Um sich die Unterstützung der Wähler im US-Autobauer-Staat Michigan zu sichern, stellt Präsident Joe Biden den Fahrplan zur Elektromobilität auf den Prüfstand. Auch China setzt länger auf Verbrenner als die EU.

USA Detroit | Joe Biden in GM Fabrik
Bild: Dominick Sokotoff/ZUMA Wire/IMAGO

Offiziell gilt er noch, der ehrgeizige Fahrplan von US-Präsident Joe Biden zur Elektromobilität: Bis zum Jahr 2032 soll der Elektro-Anteil bei allen verkauften Autos und leichten Trucks auf 67 Prozent hochgeschraubt werden - von aktuell bescheidenen sieben bis acht Prozent.

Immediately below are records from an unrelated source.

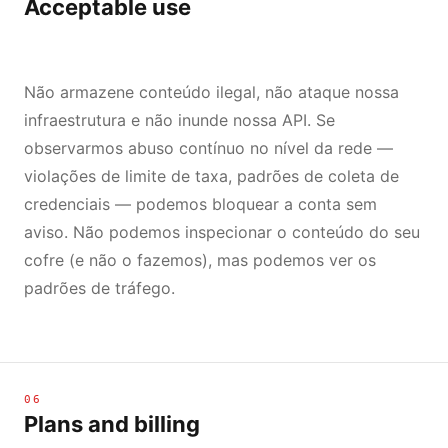
Acceptable use
Não armazene conteúdo ilegal, não ataque nossa
infraestrutura e não inunde nossa API. Se
observarmos abuso contínuo no nível da rede —
violações de limite de taxa, padrões de coleta de
credenciais — podemos bloquear a conta sem
aviso. Não podemos inspecionar o conteúdo do seu
cofre (e não o fazemos), mas podemos ver os
padrões de tráfego.
06
Plans and billing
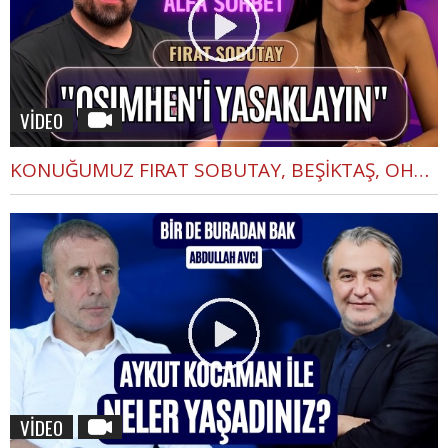
VİDEO
KONUĞUMUZ FIRAT SOBUTAY, BEŞİKTAŞ, OHA DİYORUM, MONTELLA, EN GURME DEPLASMAN | SELEN İLE ALFA SOHBET
VİDEO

Denn nur so können die US-Hersteller die Abgas-Grenzwerte für ihre Flotten in den nächsten acht Jahren einhalten. Aber dazu wird es nicht kommen, berichtet die New York Times. Denn, um sich die Stimmen der Beschäftigten in der Automobilindustrie im wichtigen Bundesstaat Michigan bei den Präsidentschaftswahlen im November zu sichern, tritt Joe Biden mächtig aufs Bremspedal.

Nach einem halben Jahr zäher Verhandlungen mit der einflussreichen US-Autobauergewerkschaft UAW (United Auto Workers) haben sich die Entscheider im Weißen Haus rund um Bidens klimapolitischen Berater Ali Zaidi dazu durchgerungen, der Industrie mehr Zeit beim Abschied vom Verbrenner zu geben, so der Bericht der US-Zeitung.

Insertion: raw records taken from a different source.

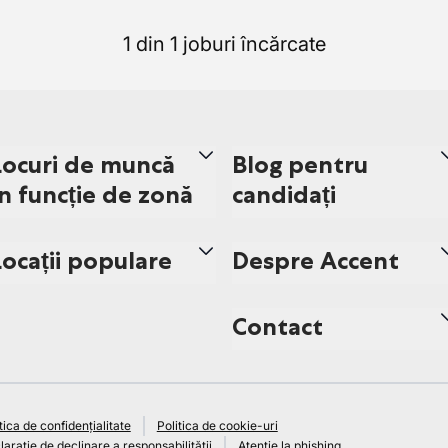
1 din 1 joburi încărcate
Locuri de muncă
Blog pentru
în funcție de zonă
candidați
Locații populare
Despre Accent
Contact
tica de confidențialitate
Politica de cookie-uri
arație de declinare a responsabilității
Atenție la phishing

Und prompt gab im Januar der mächtige UAW-Chef Shawn Fain die Unterstützung seiner Gewerkschaft für Biden bei den Präsidentschaftswahlen bekannt.

Im Gegenzug winken deutliche Erleichterungen bei der Wende zur Elektromobilität: Die US-Autobauer sollen mehr Zeit für die E-Mobilitätswende und weniger strenge Vorgaben bei den Abgas-Grenzwerten für ihre Flotten bekommen. Klar, dass das bei den Mitarbeitern von Ford, GM, Stellantis und Co. für großes Aufatmen sorgt.

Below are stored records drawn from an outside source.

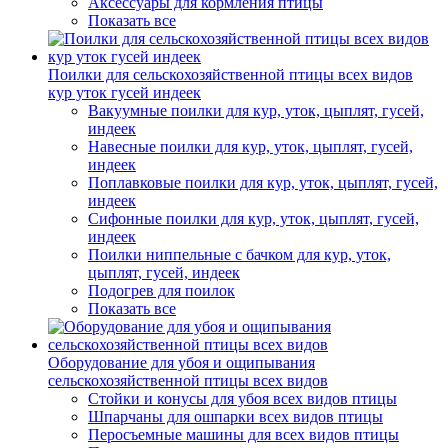
Аксессуары для кормления птицы
Показать все
Поилки для сельскохозяйственной птицы всех видов
кур уток гусей индеек
Вакуумные поилки для кур, уток, цыплят, гусей,
индеек
Навесные поилки для кур, уток, цыплят, гусей,
индеек
Поплавковые поилки для кур, уток, цыплят, гусей,
индеек
Сифонные поилки для кур, уток, цыплят, гусей,
индеек
Поилки ниппельные с бачком для кур, уток,
цыплят, гусей, индеек
Подогрев для поилок
Показать все
Оборудование для убоя и ощипывания
сельскохозяйственной птицы всех видов
Стойки и конусы для убоя всех видов птицы
Шпарчаны для ошпарки всех видов птицы
Перосъемные машины для всех видов птицы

Genau wie in anderen Ländern geht bei den Arbeiterinnen und Arbeitern der US-Autoindustrie die Angst vor einem Job-Kahlschlag um. Denn für den Bau eines E-Autos werden nicht nur weniger Teile und Komponenten, sondern auch weniger Frauen und Männer an den Fließbändern gebraucht.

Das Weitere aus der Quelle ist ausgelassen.